- The Washington Times - Friday, October 27, 2000

Al Gore promises that, if he is elected president, he will create a new program to reward people for saving

some of their paychecks. Allowing politicians to get involved subsidizing private savings makes about as much sense as putting a convicted child molester in charge of candy distribution at an elementary school.

For couples with income below $30,000, Mr. Gore proposes for the federal government to give them $3 for each $1 they save. For couples earning from 30,000 to $60,000, Mr. Gore wants the feds to match dollar for dollar and for couples making $60,000 to $100,000, Mr. Gore proposes the feds provide $1 in savings for each $3 they deposit. For all three groups, the federal match would top out at $2,000 a year. Economists estimate the new subsidy could cost $150 billion a year.

A Gore campaign book proclaimed: "The principle behind these accounts is simple. We should give help to hard-working Americans who want to save." A Gore campaign press release bewailed that "the personal savings rate has fallen by half over the past decade." The heavy burden of federal taxes is a major reason why people save less. Federal income tax revenue doubled between 1992 and 2000. The total tax burden on the average family with two earners rose 3 times faster than inflation.

However, according to the Gore view of the world, taxation could not possibly be part of the reason since government action could not possibly have any negative effect on anyone (except for large pharmaceutical companies, and they get what they deserve).

Mr. Gore perennially describes his savings subsidy scheme as "generous." One could easily get the impression the savings match is actually coming out of Mr. Gore's own pocket. Actually, it is more akin to the generosity that a mugger might show when he allows you to keep one credit card after he steals your wallet at gunpoint.

Mr. Gore's rhetoric is another attempt to make citizens see government as a father figure as an all-wise, all-caring entity far more concerned about citizens' future than are citizens themselves. Maybe Mr. Gore will next propose that anyone who saves at least 3 percent of their earnings will receive a year's supply of lollipops and that if someone saves 5 percent of their salary, they win a federally paid trip to Disneyland.

The combination of taxation and inflation destroys incentives to save for most Americans. Mr. Gore assumes that people are so stupid they do not respond when they are being taxed like serfs and so greedy they will scramble at any offer of a handout even if it a only a pittance of their tax payments being returned to them. Mr.
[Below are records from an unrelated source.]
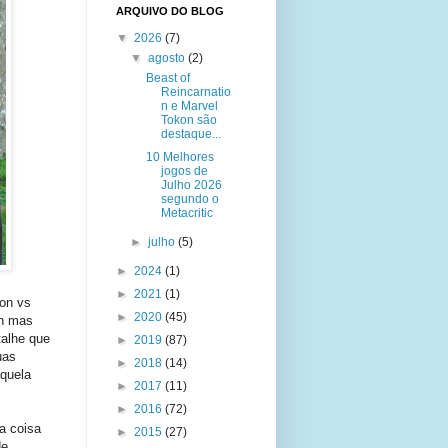
ARQUIVO DO BLOG
▼
2026
(7)
▼
agosto
(2)
Beast of
Reincarnatio
n e Marvel
Tokon são
destaque...
10 Melhores
jogos de
Julho 2026
segundo o
Metacritic
►
julho
(5)
►
2024
(1)
►
2021
(1)
ion vs
►
2020
(45)
on mas
talhe que
►
2019
(87)
uas
►
2018
(14)
quela
►
2017
(11)
►
2016
(72)
a coisa
►
2015
(27)
de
Gore's savings proposal is classic political sadism-masochism assuming that politicians are entitled to simultaneously punish and reward the same behavior.

Mr. Gore's proposal probably does strike many Americans as generous. But do you really want to enter into a partnership with an 800-pound gorilla with a bad temper?

Naturally, Mr. Gore promises the funds in people's savings accounts would be their own money with no political risk. Ironically, this is the same message that the Social Security Administration initially promulgated and we know what politicians have done to those "individual accounts."

Even if Mr. Gore were trustworthy, there is nothing to bind future presidents and Congresses from dictating how people will use their subsidized savings accounts. When the federal government again has large budget deficits, politicians could compel citizens to use their subsidized savings to buy U.S. Savings Bonds regardless of the miserable rate of returns the bonds might provide.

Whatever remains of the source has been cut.